Residentes cercanos al Paseo de la Costa reiteran su reclamo ante la persistente contaminación acústica generada por escapes antirreglamentarios y música alta durante los fines de semana.
Cada fin de semana, grupos de motociclistas y automovilistas se reúnen en los accesos de Linares y Río Negro, donde permanecen hasta la madrugada. La comunidad del barrio Belgrano señaló que la contaminación acústica impide el sueño normal de niños y adultos en el sector. Los ruidos provienen específicamente de caños de escape antirreglamentarios y música con volumen excesivo.
Según el testimonio de los habitantes, las concentraciones de más de treinta rodados atraviesan las calles internas antes de instalarse en los estacionamientos. La preocupación aumenta ante la falta de operativos de control que prevengan estas situaciones de manera efectiva.
Carina Leiva, presidenta de la comisión vecinal, encabezó el reclamo por la falta de soluciones ante los ruidos constantes en el área. La referente barrial explicó que la situación empeora con el consumo de alcohol en el espacio público y la permanencia de personas hasta altas horas.

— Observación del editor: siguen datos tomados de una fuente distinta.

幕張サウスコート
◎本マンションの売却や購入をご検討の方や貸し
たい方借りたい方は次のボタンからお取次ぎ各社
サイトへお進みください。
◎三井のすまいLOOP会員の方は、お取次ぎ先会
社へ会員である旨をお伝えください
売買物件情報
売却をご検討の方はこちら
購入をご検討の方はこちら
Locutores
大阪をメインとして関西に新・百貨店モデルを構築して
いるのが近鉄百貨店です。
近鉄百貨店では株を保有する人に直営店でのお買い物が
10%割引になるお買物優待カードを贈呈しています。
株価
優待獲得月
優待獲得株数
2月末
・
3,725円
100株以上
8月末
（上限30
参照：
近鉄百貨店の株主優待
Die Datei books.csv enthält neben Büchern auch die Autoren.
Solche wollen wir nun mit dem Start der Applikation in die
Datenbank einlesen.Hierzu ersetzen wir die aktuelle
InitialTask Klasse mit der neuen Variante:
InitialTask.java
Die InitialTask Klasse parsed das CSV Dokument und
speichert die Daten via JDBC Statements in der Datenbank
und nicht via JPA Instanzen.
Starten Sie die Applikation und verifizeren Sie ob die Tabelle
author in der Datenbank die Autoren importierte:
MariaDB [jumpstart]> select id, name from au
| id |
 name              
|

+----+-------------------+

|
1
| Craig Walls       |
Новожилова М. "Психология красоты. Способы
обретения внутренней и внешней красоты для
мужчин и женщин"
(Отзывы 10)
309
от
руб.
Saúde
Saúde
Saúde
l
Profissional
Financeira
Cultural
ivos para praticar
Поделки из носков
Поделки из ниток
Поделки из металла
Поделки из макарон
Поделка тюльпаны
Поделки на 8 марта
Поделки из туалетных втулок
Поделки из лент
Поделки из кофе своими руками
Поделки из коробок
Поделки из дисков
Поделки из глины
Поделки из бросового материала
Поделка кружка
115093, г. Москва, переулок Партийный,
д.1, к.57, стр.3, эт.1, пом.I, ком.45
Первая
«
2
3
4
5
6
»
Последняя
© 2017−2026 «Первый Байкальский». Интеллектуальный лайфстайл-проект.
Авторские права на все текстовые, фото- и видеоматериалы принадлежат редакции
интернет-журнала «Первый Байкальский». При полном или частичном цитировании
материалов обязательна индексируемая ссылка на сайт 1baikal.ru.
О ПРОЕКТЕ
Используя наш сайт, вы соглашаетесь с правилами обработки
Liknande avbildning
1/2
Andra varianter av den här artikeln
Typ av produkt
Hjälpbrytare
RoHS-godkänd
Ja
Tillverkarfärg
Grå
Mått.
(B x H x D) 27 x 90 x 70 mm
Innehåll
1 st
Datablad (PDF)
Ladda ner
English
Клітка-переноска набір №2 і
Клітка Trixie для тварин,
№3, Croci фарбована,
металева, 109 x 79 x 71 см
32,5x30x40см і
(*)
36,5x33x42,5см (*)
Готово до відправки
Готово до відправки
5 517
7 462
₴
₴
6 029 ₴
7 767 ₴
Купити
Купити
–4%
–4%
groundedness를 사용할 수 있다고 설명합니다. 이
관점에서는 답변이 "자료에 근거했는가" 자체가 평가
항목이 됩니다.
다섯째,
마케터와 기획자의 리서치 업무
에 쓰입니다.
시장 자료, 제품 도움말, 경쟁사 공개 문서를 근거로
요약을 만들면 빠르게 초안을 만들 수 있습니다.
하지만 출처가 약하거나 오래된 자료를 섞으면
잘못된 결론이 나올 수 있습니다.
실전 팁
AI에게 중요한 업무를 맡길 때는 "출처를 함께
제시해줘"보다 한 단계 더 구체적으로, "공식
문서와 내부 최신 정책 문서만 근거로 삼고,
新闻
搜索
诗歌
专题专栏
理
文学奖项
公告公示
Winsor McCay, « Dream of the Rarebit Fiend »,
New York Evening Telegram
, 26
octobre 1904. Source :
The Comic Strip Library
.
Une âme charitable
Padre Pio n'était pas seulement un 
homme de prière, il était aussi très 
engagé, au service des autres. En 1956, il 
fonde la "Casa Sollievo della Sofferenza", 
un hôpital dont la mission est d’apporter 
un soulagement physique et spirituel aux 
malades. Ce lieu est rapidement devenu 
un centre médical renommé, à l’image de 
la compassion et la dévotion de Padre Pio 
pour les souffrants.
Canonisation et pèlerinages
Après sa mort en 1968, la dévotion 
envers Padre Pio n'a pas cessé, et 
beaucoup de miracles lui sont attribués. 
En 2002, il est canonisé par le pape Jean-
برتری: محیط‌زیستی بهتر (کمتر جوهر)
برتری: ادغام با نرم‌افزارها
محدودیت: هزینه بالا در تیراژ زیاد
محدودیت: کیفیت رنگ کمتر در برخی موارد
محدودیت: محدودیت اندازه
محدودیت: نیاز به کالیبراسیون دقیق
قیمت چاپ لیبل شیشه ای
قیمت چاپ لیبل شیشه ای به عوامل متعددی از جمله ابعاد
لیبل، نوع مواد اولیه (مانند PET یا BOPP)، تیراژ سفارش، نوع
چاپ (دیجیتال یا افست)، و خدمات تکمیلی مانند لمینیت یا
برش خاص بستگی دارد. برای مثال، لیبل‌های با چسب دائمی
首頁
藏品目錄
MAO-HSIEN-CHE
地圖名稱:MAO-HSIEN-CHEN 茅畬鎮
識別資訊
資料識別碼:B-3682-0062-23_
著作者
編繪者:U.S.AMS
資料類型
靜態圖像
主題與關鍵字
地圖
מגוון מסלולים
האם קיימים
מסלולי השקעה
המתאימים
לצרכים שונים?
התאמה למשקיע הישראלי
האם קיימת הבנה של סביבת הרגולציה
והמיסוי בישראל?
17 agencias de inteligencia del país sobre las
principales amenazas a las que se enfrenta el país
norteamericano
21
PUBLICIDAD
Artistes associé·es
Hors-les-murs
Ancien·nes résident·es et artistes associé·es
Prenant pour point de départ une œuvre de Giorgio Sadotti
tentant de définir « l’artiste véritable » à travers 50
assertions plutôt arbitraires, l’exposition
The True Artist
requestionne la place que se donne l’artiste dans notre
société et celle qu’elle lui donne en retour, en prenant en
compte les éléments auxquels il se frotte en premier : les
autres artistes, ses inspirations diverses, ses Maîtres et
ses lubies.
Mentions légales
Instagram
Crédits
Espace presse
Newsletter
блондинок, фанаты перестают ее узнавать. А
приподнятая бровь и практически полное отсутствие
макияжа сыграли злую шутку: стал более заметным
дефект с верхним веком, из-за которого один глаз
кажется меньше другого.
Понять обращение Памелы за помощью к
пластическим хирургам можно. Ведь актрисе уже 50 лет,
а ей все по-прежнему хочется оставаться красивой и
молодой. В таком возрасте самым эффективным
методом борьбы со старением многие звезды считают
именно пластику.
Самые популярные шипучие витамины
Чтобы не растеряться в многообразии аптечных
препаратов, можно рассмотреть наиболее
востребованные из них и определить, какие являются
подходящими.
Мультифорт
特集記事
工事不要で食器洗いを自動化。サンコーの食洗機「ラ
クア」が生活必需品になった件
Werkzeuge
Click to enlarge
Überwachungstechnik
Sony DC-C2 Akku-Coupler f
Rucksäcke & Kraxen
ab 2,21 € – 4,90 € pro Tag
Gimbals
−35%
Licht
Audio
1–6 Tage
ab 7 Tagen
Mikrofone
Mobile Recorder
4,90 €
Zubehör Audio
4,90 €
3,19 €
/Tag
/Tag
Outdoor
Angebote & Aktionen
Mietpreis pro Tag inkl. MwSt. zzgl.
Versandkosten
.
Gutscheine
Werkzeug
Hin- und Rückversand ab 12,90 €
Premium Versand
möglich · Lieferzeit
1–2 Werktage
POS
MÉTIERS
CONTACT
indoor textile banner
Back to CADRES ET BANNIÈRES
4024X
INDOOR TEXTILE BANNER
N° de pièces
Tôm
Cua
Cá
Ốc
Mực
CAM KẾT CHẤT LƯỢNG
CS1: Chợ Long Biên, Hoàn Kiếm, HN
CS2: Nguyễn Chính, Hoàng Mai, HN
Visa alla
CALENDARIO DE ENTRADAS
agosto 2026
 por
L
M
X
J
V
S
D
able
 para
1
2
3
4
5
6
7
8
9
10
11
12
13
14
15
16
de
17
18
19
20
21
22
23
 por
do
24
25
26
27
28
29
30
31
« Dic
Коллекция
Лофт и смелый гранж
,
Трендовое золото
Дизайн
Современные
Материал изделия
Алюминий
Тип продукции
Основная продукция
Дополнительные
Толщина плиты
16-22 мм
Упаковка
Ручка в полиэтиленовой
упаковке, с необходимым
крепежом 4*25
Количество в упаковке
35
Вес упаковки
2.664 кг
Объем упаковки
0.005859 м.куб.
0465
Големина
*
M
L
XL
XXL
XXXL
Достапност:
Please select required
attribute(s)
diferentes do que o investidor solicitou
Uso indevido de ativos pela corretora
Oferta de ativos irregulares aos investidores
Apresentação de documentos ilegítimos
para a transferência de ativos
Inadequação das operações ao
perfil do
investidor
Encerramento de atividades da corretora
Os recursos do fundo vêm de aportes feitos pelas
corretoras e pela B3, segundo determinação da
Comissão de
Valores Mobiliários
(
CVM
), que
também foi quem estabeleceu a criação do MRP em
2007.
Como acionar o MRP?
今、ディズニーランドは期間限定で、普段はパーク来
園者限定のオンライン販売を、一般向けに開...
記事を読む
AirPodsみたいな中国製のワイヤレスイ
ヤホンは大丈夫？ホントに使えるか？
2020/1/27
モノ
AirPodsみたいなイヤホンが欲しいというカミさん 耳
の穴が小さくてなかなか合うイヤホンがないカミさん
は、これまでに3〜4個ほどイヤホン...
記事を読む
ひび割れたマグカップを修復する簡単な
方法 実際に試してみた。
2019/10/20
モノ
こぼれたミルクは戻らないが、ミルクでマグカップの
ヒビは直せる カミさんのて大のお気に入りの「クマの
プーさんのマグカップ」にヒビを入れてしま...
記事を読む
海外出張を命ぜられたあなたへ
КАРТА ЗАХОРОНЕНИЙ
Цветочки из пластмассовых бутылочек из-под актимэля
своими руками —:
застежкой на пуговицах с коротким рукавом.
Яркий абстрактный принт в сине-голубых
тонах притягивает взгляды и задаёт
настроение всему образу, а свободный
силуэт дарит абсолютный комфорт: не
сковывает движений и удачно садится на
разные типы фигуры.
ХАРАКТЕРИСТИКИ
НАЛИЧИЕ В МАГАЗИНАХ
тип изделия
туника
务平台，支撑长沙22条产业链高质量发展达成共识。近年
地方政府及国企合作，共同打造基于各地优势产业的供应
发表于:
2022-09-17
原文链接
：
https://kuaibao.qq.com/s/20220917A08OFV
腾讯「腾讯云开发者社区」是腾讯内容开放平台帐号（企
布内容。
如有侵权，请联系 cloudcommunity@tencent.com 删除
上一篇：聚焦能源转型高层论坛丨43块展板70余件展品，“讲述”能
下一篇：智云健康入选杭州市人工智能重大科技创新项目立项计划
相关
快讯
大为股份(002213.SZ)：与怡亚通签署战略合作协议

Exigen que el paseo adquiera un carácter peatonal para restringir el ingreso vehicular durante los horarios de descanso. La falta de presencia policial durante los incidentes más recientes motivó el inicio de nuevas gestiones institucionales. Leiva advirtió que los llamados de los frentistas no reciben respuesta oportuna por parte de las autoridades de seguridad.
Sobre esta situación, la dirigente vecinal aseguró que las motos no son el conflicto en sí, sino el fuerte sonido que emiten. El plan de acción de los damnificados incluye reuniones con funcionarios de Seguridad, personal de la Comisaría y representantes municipales. También prevén la presentación de firmas ante la Defensoría y la intervención de la subsecretaría de Medio Ambiente para aplicar sanciones.